Long Lake resident befriends pair of horses rescued from life of abusePublished 11:15am Thursday, July 18, 2013
Brad Anderson, who lives on Long Lake, heard about the dozens of horses that were seized last winter from a property northwest of New Salem, N.D. Tracy Tschakert, a horse trainer from Barnesville, rescued 30 of those horses.
Anderson called her up, inquired about them, and immediately adopted two of the rescued horses, Belle and Starr, named after the famous outlaw Belle Starr.
“They were in need of friends,” Anderson said.
Tschakert countered with some humor.
“He wanted something to take care of that he didn’t have to eat,” she said.
Authorities seized more than 150 horses and mules from William Kiefer’s properties in Morton and Burleigh counties in January after finding nearly 100 dead animals. Keifer, of New Salem, N.D., faced misdemeanor animal cruelty charges.
With so many horses in need of rescuing, Tschakert had the urge to help, so she started brainstorming. She called the Morton County Sheriff’s Office in February and offered to take 30 horses and find them homes. After some convincing, the 30 horses were shipped to Hawley.
“I just started calling everybody I knew in the horse community,” Tschakert said. “And so we kind of just started this big network.”
Everyone arrived and adopted horses, though Tschakert told Anderson he could come, but he didn’t have to commit to anything. That was before Tschakert saw the two female horses Belle and Starr walking around like they were practically tied together. Whoever adopted one of those had to take them both.

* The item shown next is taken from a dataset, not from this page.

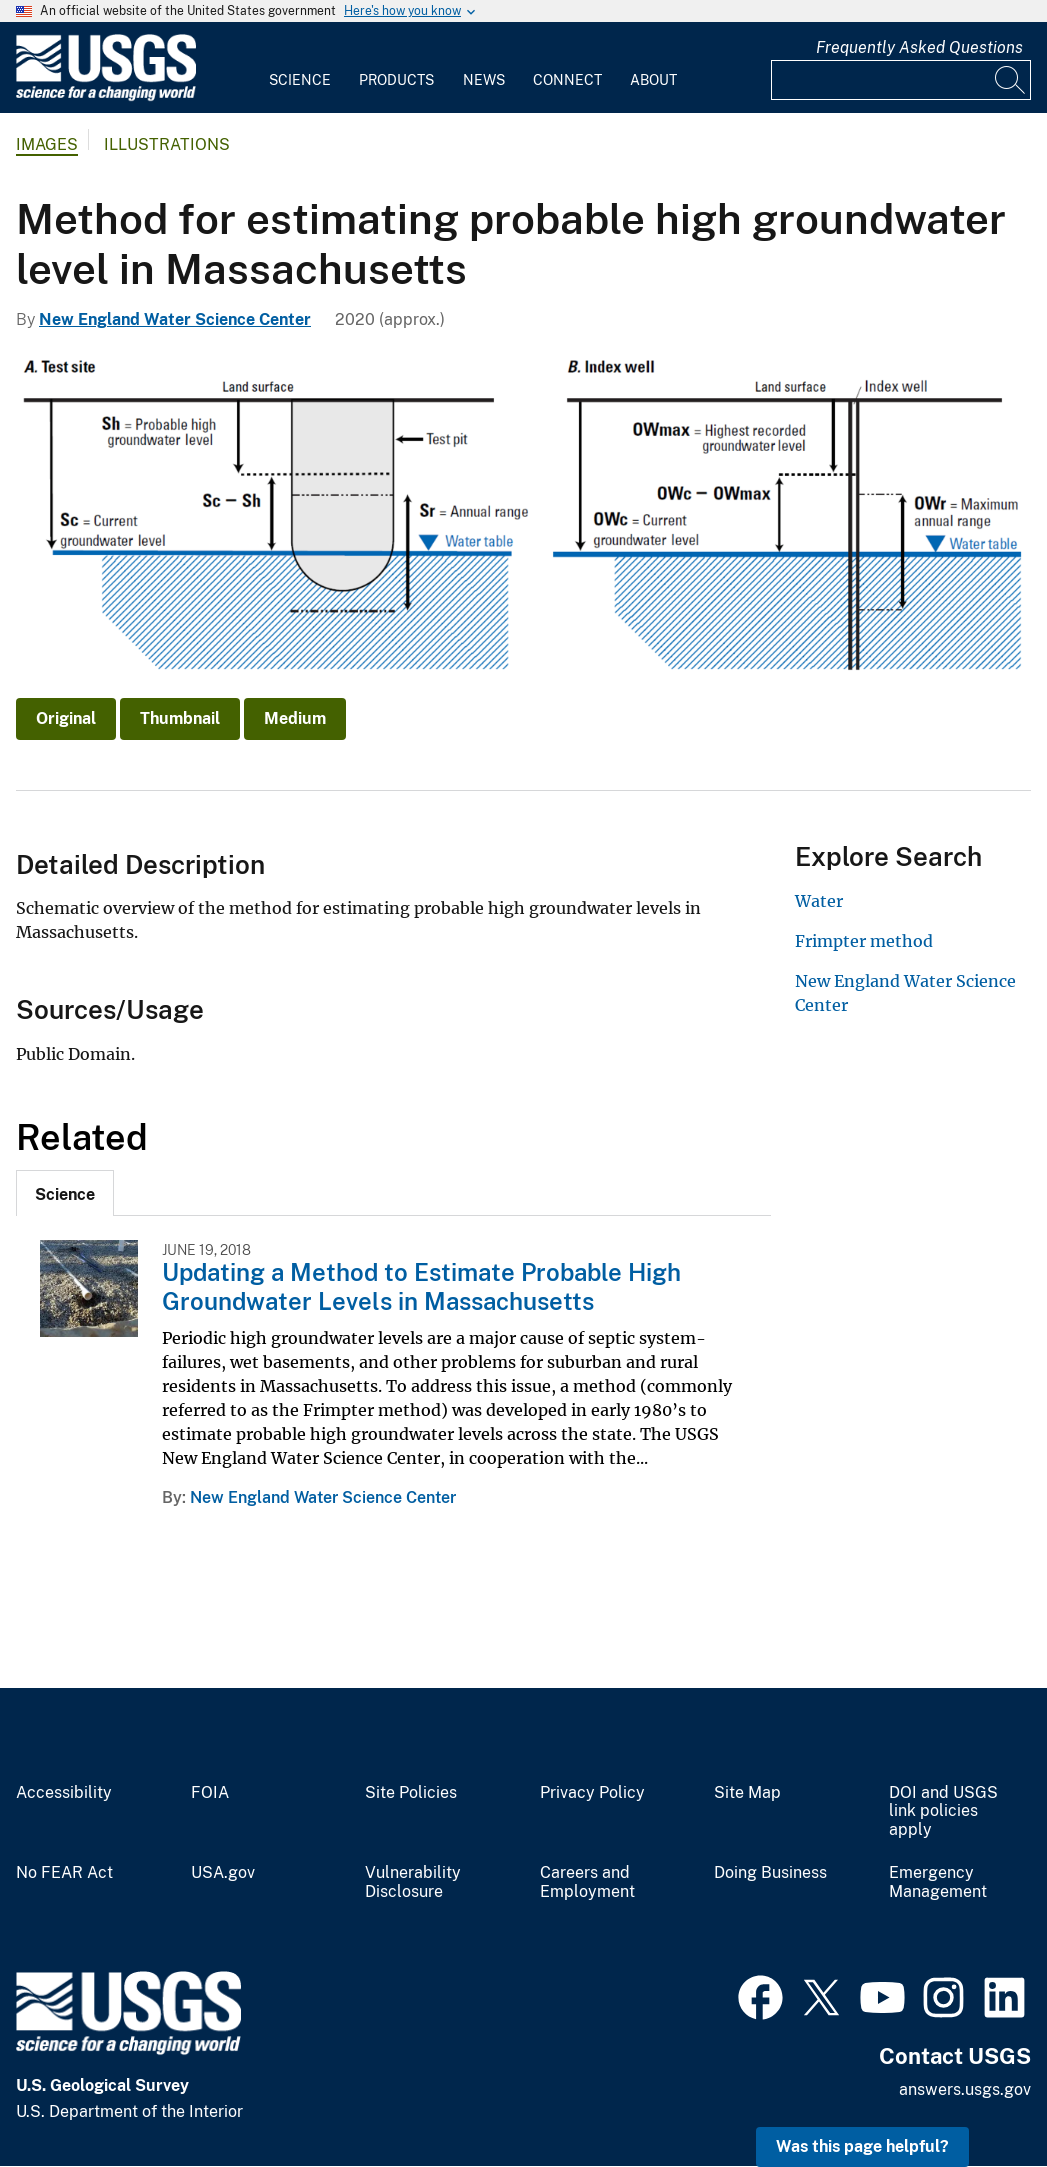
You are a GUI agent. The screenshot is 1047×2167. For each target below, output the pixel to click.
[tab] (65, 1193)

Enter Anderson, who held the horses for awhile. His wife came over and said, “’you’re taking them, aren’t you?’ And I said yes,” Anderson said.
“I just got swept up in the heat of the moment, just got excited,” he said. “And no regrets.”
Anderson, who now keeps the horses at his son’s property in Erhard, wasn’t prepared. He didn’t have the proper fencing, and needed to get water and hay.
But Tschakert stepped up and kept Belle and Starr where her horses are, near Lake Park, for a couple months. Anderson was a frequent visitor, of course. Tschakert arranged for the necessary, daily medical care for the horses. They had lice, ringworm and fungus on the legs, not to mention their nutritional needs. The horses were healthy again by April.
Since they finally arrived at Anderson’s pasture, he’s just enjoyed having them there. He enjoys spending time with them daily to take care of them, ride them and just be around them, he said.
“That’s the fun of having them, is just messing with them,” Anderson said.